Hey folks, Jonny Napalm here welcoming you to my charred little corner of the sky. Here I will be sharing views on all the things I love and adore and loathe with the burning passion of a thousand suns. Be aware.. my views tend to the nerdtastic, so... you are warned.
Wednesday, October 6, 2010
Rewriting the map of the world...
The Unwritten is one of my favorite new comics of the past year and a half or so. By the exceptionally creative team of Mike Carey and Peter Gross, a pairing that has done exceptional work for the Vertigo division of DC comics, the story focuses on the trials and tribulations of one Thomas Taylor (sorry, the alliteration was just so tempting.). Thomas is known worldwide in large part because his father made him the central figure in a children's fantasy, much like Christopher Robin's character when A.A. Milne wrote his Pooh stories, and it has become his primary means of making a living, making guest appearances at Conventions, signing autographs, etc.
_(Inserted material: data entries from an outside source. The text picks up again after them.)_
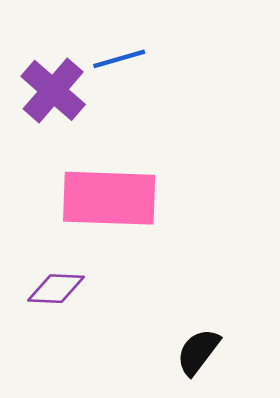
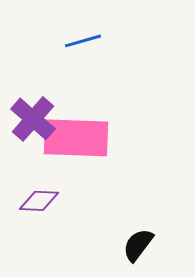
purple cross: (53, 90) -> (33, 119), moved

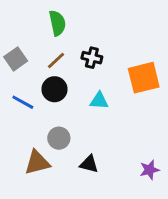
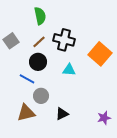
black cross: (92, 58) -> (64, 40), size x1.5
orange square: (144, 78) -> (100, 54), turned -35
blue line: (23, 102) -> (27, 79), moved
black triangle: (89, 164) -> (62, 114), turned -40

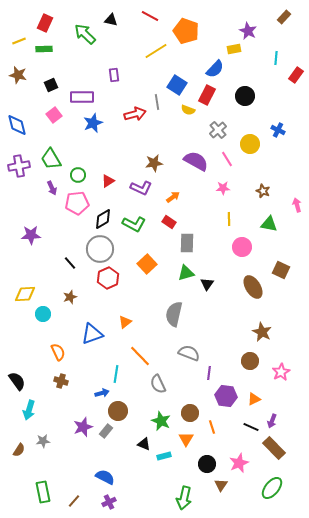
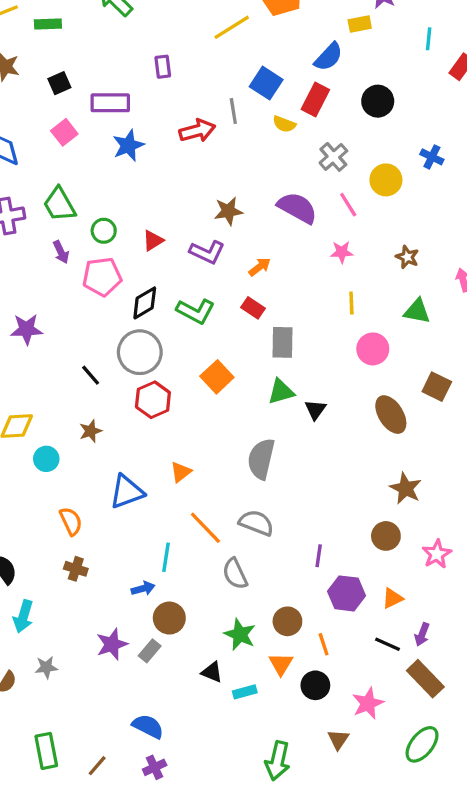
gray semicircle: (189, 353) -> (256, 523), moved
black circle: (207, 464) -> (315, 685), moved

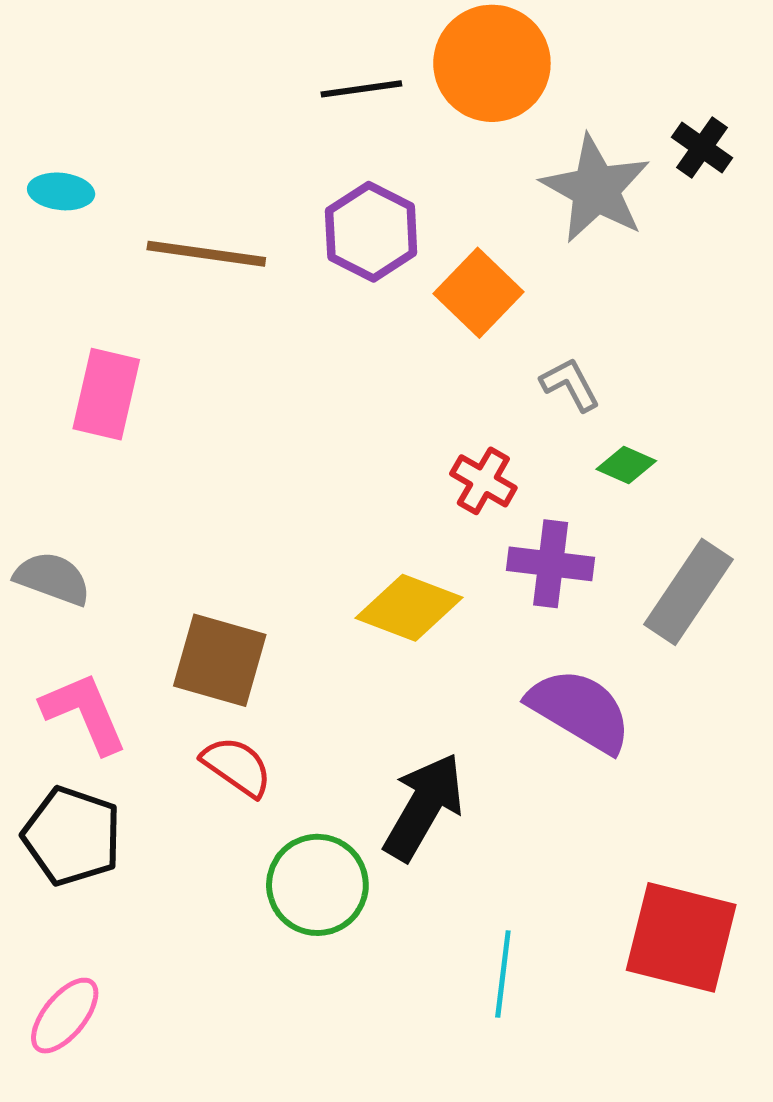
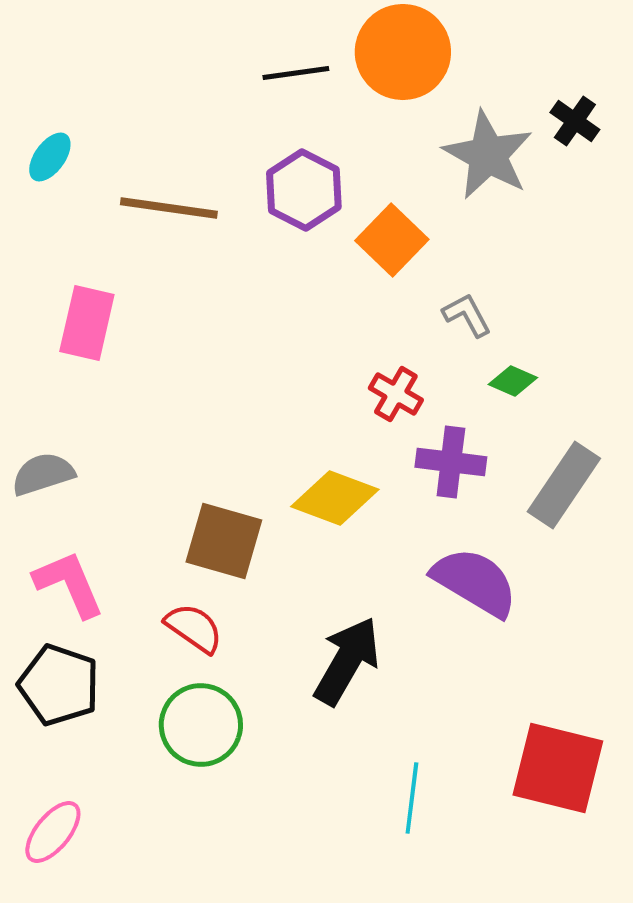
cyan ellipse: (61, 191) -> (50, 157), turned -60
gray semicircle: (52, 578) -> (43, 474), turned -38
brown square: (220, 660) -> (224, 541), moved
green circle: (317, 885) -> (201, 725), moved

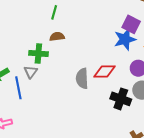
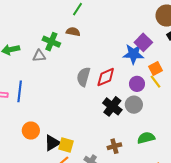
gray triangle: (31, 72) -> (39, 56), turned 32
red diamond: (105, 72) -> (106, 77), turned -40
blue line: (18, 88) -> (20, 91), moved

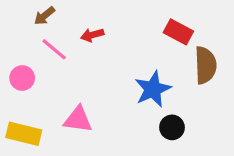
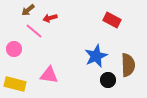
red arrow: (92, 35) -> (50, 18), moved
brown semicircle: (205, 65) -> (128, 65), moved

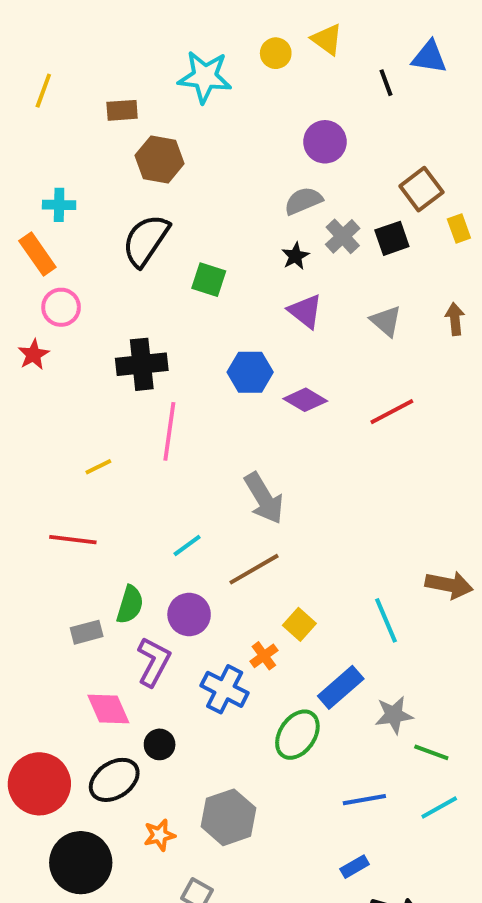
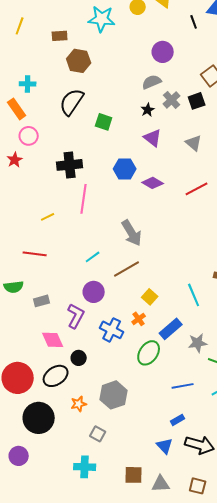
green semicircle: (130, 605) -> (14, 287), moved, turned 66
orange cross: (264, 656) -> (139, 319), moved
Of course the situation is turned on it's head in the exceptional first issue of the comic and bizarre events begin finding focus around Tom. These events are interspersed with related parts of the stories told ABOUT Tommy, exceptionally illustrated and written, in a style that's very recognizable from many of the most exceptional children's stories around today. These are only some of the things that have brought me wholeheartedly into the world Carey and Gross are crafting. Now it may be noted that I qualified this "comic" with the literature tag as well, and with good reason... as the stories develop and the comics move outward expanding on our understanding of Tommy, his role, and the role his Father is playing in the events occurring around him and what they mean, we find ourselves intersecting with many other great pieces of literature. Shelly's Frankenstein, The Song of Roland, Dicken's Our Mutual Friend, and many others rear their heads and shout to be noticed as we move through Tom's world... If nothing else this book is a great education in the world around words that have taken on a life of their own. This is far and away one of the best books coming out in comic shops currently. But for those who find an interest in these stories, there are a couple other recommendations I can make, Carey & Gross' work on Lucifer, and The Books of Magic, both from the DC imprint, as well as Michael Stackpole's A Secret Atlas series of novels, which, while not precisely the same style of story have a fantastic number of relate-able concepts.